═════ Available data

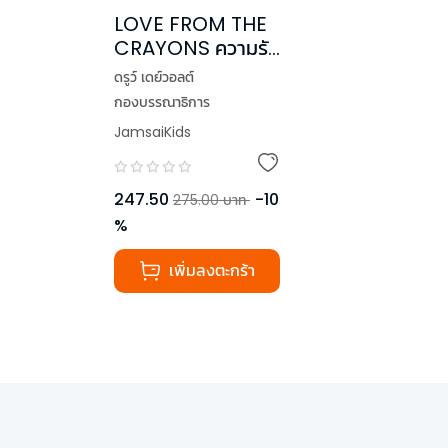
LOVE FROM THE
CRAYONS ความรัก
ของฉันสีอะไรนะ
ดรูว์ เดย์วอลต์
กองบรรณาธิการ
JamsaiKids
247.50
-
10
275.00
บาท
%
เพิ่มลงตะกร้า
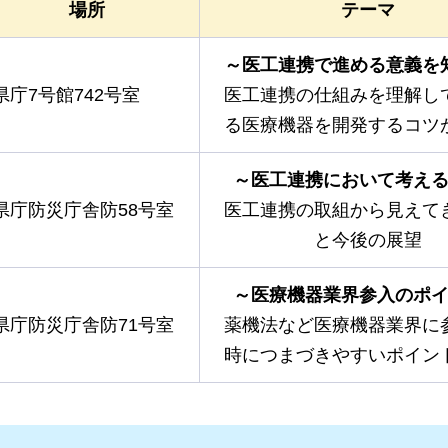
場所
テーマ
～医工連携で進める意義を
県庁7号館742号室
医工連携の仕組みを理解し
る医療機器を開発するコツ
～医工連携において考え
県庁防災庁舎防58号室
医工連携の取組から見えて
と今後の展望
～医療機器業界参入のポ
県庁防災庁舎防71号室
薬機法など医療機器業界に
時につまづきやすいポイン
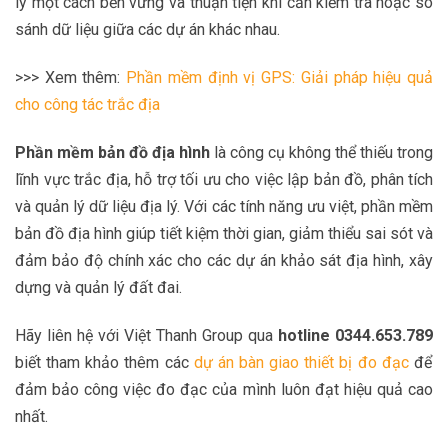
lý một cách bền vững và thuận tiện khi cần kiểm tra hoặc so
sánh dữ liệu giữa các dự án khác nhau.
>>> Xem thêm:
Phần mềm định vị GPS: Giải pháp hiệu quả
cho công tác trắc địa
Phần mềm bản đồ địa hình
là công cụ không thể thiếu trong
lĩnh vực trắc địa, hỗ trợ tối ưu cho việc lập bản đồ, phân tích
và quản lý dữ liệu địa lý. Với các tính năng ưu việt, phần mềm
bản đồ địa hình giúp tiết kiệm thời gian, giảm thiểu sai sót và
đảm bảo độ chính xác cho các dự án khảo sát địa hình, xây
dựng và quản lý đất đai.
Hãy liên hệ với Việt Thanh Group qua
hotline 0344.653.789
biết tham khảo thêm các
dự án bàn giao thiết bị đo đạc
để
đảm bảo công việc đo đạc của mình luôn đạt hiệu quả cao
nhất.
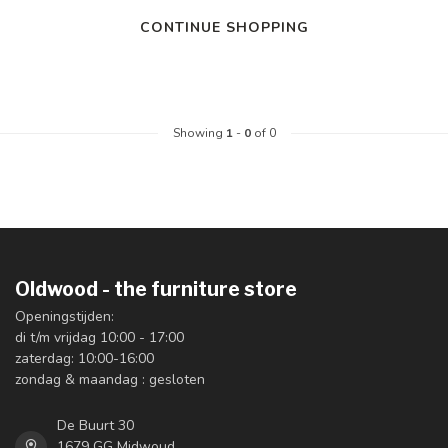
CONTINUE SHOPPING
Showing
1
-
0
of 0
Oldwood - the furniture store
Openingstijden:
di t/m vrijdag 10:00 - 17:00
zaterdag: 10:00-16:00
zondag & maandag : gesloten
De Buurt 30
1679 GG Midwoud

══════════

*Problem description*
A verbatim transcription of the records, pictures excluded, is the required output.

*Solution to this task*
LOVE FROM THE
CRAYONS ความรัก
ของฉันสีอะไรนะ
ดรูว์ เดย์วอลต์
กองบรรณาธิการ
JamsaiKids
247.50
-
10
275.00
บาท
%
เพิ่มลงตะกร้า
場所
テーマ
～医工連携で進める意義を
県庁7号館742号室
医工連携の仕組みを理解し
る医療機器を開発するコツ
～医工連携において考え
県庁防災庁舎防58号室
医工連携の取組から見えて
と今後の展望
～医療機器業界参入のポ
県庁防災庁舎防71号室
薬機法など医療機器業界に
時につまづきやすいポイン
lý một cách bền vững và thuận tiện khi cần kiểm tra hoặc so
sánh dữ liệu giữa các dự án khác nhau.
>>> Xem thêm:
Phần mềm định vị GPS: Giải pháp hiệu quả
cho công tác trắc địa
Phần mềm bản đồ địa hình
là công cụ không thể thiếu trong
lĩnh vực trắc địa, hỗ trợ tối ưu cho việc lập bản đồ, phân tích
và quản lý dữ liệu địa lý. Với các tính năng ưu việt, phần mềm
bản đồ địa hình giúp tiết kiệm thời gian, giảm thiểu sai sót và
đảm bảo độ chính xác cho các dự án khảo sát địa hình, xây
dựng và quản lý đất đai.
Hãy liên hệ với Việt Thanh Group qua
hotline 0344.653.789
biết tham khảo thêm các
dự án bàn giao thiết bị đo đạc
để
đảm bảo công việc đo đạc của mình luôn đạt hiệu quả cao
nhất.
CONTINUE SHOPPING
Showing
1
-
0
of 0
Oldwood - the furniture store
Openingstijden:
di t/m vrijdag 10:00 - 17:00
zaterdag: 10:00-16:00
zondag & maandag : gesloten
De Buurt 30
1679 GG Midwoud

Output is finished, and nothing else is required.